Your instructions.
Report each line of the entries that contains the word "vacatures", copied in full.

Data to process.
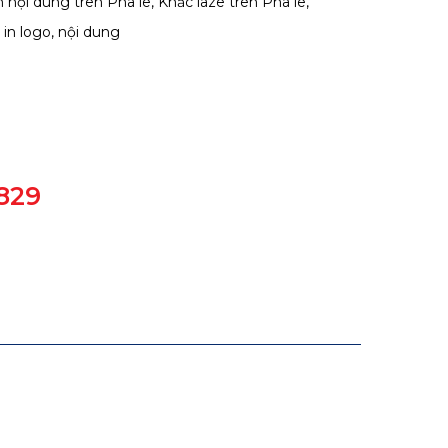
 nội dung trên Pha lê, Khắc laze trên Pha lê,
in logo, nội dung
829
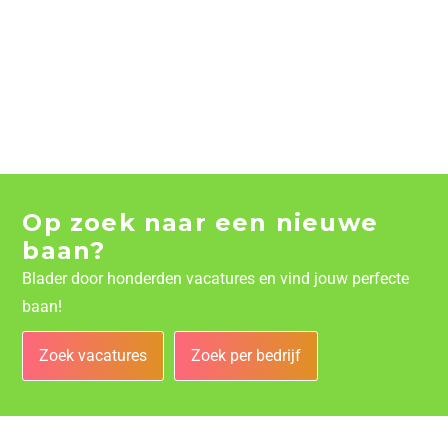
Op zoek naar een nieuwe
baan?
Blader door honderden vacatures en vind jouw perfecte
baan!
Zoek vacatures
Zoek per bedrijf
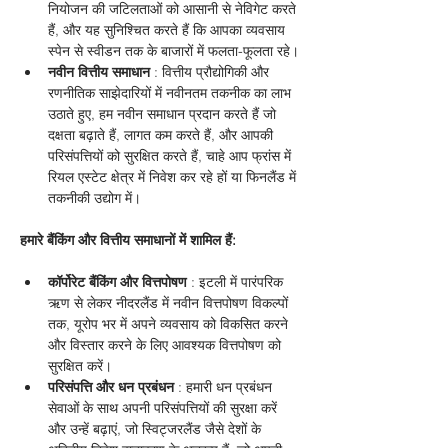
नियोजन की जटिलताओं को आसानी से नेविगेट करते 
हैं, और यह सुनिश्चित करते हैं कि आपका व्यवसाय 
स्पेन से स्वीडन तक के बाजारों में फलता-फूलता रहे।
नवीन वित्तीय समाधान
 : वित्तीय प्रौद्योगिकी और 
रणनीतिक साझेदारियों में नवीनतम तकनीक का लाभ 
उठाते हुए, हम नवीन समाधान प्रदान करते हैं जो 
दक्षता बढ़ाते हैं, लागत कम करते हैं, और आपकी 
परिसंपत्तियों को सुरक्षित करते हैं, चाहे आप फ्रांस में 
रियल एस्टेट क्षेत्र में निवेश कर रहे हों या फिनलैंड में 
तकनीकी उद्योग में।
हमारे बैंकिंग और वित्तीय समाधानों में शामिल हैं:
कॉर्पोरेट बैंकिंग और वित्तपोषण
 : इटली में पारंपरिक 
ऋण से लेकर नीदरलैंड में नवीन वित्तपोषण विकल्पों 
तक, यूरोप भर में अपने व्यवसाय को विकसित करने 
और विस्तार करने के लिए आवश्यक वित्तपोषण को 
सुरक्षित करें।
परिसंपत्ति और धन प्रबंधन
 : हमारी धन प्रबंधन 
सेवाओं के साथ अपनी परिसंपत्तियों की सुरक्षा करें 
और उन्हें बढ़ाएं, जो स्विट्जरलैंड जैसे देशों के 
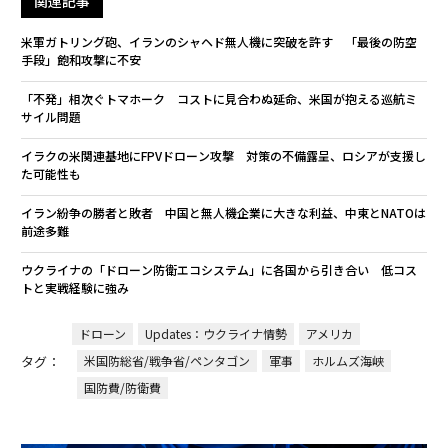
関連記事
米軍ガトリング砲、イランのシャヘド無人機に突破を許す 「最後の防空
手段」飽和攻撃に不安
「不発」相次ぐトマホーク コストに見合わぬ延命、米国が抱える巡航ミ
サイル問題
イラクの米関連基地にFPVドローン攻撃 対策の不備露呈、ロシアが支援し
た可能性も
イラン紛争の勝者と敗者 中国と無人機企業に大きな利益、中東とNATOは
前途多難
ウクライナの「ドローン防衛エコシステム」に各国から引き合い 低コス
トと実戦経験に強み
ドローン
Updates：ウクライナ情勢
アメリカ
タグ：
米国防総省/戦争省/ペンタゴン
軍事
ホルムズ海峡
国防費/防衛費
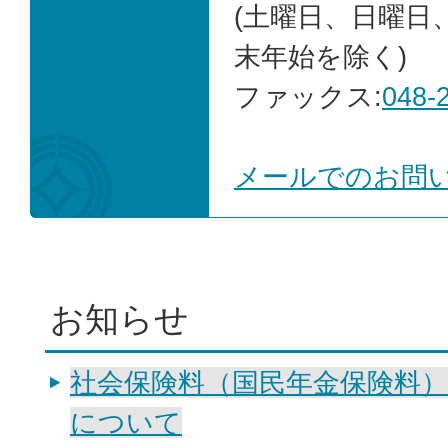
(土曜日、日曜日
末年始を除く)
ファックス:
048-
メールでのお問
お知らせ
社会保険料（国民年金保険料
について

Expected output.
Blader door honderden vacatures en vind jouw perfecte
Zoek vacatures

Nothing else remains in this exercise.